* EXERCISE DIRECTIONS: Your answer should be every line with the word "analizy", copied from the data below.

[Stored data entries]
■ ■ ■ ■ ■

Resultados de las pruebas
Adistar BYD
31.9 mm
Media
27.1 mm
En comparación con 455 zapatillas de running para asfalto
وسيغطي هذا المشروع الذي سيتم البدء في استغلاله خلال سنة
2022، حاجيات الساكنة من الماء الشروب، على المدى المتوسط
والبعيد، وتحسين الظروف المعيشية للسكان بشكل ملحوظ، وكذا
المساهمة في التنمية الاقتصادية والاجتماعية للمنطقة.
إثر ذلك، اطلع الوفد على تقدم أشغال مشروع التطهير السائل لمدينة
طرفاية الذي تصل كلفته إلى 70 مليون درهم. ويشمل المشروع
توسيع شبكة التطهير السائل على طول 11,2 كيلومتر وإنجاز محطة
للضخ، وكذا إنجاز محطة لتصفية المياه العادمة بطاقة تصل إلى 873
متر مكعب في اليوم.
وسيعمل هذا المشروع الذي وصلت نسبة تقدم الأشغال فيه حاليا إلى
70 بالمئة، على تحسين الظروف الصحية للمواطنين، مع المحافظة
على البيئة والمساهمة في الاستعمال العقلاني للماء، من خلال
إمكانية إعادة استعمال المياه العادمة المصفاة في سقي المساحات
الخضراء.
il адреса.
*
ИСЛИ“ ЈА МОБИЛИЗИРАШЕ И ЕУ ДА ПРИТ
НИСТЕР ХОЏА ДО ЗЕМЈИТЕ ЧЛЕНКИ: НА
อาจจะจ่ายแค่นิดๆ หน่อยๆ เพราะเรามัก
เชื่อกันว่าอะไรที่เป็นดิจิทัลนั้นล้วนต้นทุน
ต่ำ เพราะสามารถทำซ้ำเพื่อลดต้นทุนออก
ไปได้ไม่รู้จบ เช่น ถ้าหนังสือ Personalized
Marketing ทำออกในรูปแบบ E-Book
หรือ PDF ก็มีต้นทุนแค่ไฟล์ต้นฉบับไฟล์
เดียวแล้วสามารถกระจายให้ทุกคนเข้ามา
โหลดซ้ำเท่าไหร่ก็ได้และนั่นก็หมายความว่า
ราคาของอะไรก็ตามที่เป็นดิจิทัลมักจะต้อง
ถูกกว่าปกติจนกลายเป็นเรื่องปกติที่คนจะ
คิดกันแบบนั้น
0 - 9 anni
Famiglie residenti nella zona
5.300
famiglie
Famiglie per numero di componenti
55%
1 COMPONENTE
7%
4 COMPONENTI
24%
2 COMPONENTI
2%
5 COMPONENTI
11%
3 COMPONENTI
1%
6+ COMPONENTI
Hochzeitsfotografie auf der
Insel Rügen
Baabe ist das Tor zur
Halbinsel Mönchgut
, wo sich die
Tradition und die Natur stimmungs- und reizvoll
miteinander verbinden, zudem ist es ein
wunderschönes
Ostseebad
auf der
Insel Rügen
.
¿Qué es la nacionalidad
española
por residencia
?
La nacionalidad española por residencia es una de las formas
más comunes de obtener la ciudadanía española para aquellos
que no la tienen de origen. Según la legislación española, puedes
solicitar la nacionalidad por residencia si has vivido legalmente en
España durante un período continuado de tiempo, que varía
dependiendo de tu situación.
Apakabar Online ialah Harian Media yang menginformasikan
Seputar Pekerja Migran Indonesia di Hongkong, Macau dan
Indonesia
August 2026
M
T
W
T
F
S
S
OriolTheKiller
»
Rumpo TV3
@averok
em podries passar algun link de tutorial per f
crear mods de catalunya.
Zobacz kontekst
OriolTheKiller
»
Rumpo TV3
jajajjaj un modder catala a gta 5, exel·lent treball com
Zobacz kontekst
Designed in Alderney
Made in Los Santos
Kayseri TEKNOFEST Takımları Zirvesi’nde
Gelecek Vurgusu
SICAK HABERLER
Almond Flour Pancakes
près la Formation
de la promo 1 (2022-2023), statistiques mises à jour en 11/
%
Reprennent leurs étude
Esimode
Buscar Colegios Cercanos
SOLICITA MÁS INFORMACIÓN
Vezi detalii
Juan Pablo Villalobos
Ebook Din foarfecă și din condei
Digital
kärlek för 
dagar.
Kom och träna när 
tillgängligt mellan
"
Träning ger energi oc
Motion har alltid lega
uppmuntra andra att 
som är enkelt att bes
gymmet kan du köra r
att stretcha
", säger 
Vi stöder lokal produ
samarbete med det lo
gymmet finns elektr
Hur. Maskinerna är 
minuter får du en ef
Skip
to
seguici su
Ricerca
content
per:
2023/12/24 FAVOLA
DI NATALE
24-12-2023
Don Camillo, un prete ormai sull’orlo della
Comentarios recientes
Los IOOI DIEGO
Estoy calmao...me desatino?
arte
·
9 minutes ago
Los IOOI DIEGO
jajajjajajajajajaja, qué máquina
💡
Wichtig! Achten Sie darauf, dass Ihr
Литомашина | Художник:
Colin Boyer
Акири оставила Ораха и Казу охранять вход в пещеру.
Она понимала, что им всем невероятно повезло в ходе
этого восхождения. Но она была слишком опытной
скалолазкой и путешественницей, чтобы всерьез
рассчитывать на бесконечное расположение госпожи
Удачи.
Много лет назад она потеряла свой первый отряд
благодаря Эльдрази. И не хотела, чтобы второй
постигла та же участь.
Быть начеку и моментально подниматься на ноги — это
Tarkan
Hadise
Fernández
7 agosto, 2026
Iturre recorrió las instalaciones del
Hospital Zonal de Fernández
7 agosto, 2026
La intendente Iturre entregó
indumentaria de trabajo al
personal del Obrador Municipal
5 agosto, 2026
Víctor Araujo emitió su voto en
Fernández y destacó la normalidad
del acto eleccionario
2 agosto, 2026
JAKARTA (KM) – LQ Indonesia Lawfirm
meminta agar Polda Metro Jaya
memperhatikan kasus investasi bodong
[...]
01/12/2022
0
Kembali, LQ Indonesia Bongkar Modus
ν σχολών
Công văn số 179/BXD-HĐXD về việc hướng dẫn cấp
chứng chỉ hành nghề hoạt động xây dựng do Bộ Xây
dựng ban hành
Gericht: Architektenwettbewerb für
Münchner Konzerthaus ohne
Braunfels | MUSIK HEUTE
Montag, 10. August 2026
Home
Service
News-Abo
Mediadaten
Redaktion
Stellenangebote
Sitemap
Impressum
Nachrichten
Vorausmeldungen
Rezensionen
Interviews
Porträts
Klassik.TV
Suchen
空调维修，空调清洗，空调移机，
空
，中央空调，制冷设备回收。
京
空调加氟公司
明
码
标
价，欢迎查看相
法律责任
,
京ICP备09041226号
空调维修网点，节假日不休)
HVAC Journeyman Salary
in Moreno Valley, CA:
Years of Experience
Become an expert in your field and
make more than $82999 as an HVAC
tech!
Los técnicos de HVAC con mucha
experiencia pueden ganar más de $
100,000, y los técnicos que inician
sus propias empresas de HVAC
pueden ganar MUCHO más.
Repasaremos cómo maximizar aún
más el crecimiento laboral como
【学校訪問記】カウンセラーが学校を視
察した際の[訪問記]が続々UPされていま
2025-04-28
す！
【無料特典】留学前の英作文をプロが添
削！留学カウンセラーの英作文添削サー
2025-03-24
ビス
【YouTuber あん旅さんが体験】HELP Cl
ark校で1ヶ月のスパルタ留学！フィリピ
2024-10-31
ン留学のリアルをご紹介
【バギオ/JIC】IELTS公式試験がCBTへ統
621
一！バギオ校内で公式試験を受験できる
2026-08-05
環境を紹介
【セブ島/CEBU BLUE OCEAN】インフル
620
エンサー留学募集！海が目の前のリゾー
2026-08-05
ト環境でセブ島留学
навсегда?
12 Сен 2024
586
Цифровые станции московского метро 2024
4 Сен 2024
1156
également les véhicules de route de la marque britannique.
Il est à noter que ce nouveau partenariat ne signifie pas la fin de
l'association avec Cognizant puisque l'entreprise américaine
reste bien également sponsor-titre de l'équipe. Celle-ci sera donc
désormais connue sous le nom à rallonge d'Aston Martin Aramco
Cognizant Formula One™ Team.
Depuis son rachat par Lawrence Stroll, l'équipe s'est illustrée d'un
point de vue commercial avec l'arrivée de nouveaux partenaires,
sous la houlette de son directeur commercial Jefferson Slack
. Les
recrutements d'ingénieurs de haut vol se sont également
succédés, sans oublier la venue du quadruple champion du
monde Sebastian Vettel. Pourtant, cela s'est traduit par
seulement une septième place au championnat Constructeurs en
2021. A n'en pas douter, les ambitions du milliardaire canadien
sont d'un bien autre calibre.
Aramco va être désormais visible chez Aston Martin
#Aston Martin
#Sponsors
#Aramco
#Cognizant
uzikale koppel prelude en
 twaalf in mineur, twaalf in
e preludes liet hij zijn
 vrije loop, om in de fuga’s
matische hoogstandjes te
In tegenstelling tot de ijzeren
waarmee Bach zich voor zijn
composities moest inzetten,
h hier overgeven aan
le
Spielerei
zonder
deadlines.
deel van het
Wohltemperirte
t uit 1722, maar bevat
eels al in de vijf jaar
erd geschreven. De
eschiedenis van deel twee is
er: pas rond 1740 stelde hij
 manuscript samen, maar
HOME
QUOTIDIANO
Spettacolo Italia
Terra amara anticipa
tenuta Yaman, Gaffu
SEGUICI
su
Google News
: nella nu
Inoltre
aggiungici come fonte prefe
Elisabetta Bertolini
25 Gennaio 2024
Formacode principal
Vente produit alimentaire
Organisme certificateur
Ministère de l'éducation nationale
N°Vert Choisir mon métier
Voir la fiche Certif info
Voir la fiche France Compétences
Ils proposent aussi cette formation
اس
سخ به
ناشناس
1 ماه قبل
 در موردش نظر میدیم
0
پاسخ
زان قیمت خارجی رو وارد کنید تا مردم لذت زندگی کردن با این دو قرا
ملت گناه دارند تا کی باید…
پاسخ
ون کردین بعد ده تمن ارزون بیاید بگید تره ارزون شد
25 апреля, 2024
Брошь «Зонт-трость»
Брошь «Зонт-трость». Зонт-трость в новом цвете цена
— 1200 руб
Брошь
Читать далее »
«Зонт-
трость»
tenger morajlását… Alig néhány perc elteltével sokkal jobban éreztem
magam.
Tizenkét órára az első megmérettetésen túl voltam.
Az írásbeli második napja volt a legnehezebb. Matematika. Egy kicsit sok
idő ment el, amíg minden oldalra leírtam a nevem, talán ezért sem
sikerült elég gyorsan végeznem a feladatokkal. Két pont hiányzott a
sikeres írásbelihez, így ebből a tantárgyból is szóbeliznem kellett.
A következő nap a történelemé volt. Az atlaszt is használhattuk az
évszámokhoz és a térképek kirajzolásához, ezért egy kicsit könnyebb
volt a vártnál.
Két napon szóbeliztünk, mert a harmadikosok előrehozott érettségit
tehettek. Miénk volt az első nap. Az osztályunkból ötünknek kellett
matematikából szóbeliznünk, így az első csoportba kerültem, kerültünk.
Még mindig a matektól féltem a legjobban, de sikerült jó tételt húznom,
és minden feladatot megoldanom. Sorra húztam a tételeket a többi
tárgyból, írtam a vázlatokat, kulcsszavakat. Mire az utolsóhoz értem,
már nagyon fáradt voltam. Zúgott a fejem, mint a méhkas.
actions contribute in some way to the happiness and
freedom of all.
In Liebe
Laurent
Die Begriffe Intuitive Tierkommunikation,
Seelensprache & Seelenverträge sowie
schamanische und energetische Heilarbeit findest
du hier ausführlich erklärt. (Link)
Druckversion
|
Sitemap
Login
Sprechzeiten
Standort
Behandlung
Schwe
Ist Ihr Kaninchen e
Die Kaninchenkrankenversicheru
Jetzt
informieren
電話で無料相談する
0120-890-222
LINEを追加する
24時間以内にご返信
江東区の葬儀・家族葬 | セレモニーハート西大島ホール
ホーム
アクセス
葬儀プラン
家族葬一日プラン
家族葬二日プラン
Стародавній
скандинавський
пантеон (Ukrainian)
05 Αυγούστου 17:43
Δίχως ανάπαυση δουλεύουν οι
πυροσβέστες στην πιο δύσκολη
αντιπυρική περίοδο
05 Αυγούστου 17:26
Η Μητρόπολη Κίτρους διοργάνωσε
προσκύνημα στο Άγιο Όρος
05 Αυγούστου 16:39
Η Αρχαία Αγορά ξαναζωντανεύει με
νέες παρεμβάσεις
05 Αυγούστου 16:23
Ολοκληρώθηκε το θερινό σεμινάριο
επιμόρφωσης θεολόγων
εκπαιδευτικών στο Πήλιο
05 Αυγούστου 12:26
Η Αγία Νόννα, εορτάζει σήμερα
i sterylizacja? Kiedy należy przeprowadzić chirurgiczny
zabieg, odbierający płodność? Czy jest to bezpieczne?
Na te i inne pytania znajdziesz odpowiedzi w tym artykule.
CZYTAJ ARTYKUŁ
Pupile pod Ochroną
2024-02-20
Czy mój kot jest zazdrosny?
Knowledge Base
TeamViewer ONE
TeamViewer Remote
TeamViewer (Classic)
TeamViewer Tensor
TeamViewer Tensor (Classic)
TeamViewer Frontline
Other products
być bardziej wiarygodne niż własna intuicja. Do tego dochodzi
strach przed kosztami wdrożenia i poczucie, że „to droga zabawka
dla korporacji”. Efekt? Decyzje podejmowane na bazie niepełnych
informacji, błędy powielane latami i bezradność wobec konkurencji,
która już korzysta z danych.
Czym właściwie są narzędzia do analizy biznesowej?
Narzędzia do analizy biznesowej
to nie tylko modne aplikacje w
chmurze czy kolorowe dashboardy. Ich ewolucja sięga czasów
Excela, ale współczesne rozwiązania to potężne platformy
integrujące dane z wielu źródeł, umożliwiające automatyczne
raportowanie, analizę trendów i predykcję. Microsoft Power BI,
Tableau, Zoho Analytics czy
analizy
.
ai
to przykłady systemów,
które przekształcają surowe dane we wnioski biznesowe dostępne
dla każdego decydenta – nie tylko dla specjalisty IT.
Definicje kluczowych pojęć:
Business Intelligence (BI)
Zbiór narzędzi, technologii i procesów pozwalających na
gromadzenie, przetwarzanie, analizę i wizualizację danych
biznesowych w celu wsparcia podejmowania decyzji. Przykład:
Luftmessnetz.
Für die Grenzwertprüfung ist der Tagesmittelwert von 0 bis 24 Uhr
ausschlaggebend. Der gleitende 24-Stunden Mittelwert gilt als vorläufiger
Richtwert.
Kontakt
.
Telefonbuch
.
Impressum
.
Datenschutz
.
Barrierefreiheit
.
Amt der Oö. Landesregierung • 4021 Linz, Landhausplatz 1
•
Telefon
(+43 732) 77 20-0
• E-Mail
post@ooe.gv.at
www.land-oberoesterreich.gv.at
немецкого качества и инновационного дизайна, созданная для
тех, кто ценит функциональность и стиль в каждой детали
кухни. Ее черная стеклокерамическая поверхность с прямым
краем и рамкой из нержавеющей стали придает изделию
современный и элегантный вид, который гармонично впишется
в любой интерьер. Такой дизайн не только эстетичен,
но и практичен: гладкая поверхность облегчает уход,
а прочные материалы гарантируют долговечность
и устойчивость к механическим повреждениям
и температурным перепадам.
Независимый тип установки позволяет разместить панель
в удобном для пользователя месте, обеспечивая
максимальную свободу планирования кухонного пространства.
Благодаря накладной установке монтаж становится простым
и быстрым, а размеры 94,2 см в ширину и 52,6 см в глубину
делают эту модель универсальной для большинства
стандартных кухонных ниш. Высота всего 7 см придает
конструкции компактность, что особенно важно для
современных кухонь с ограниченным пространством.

■ ■ ■ ■ ■

* RESULT:
Czym właściwie są narzędzia do analizy biznesowej?
Narzędzia do analizy biznesowej
analizy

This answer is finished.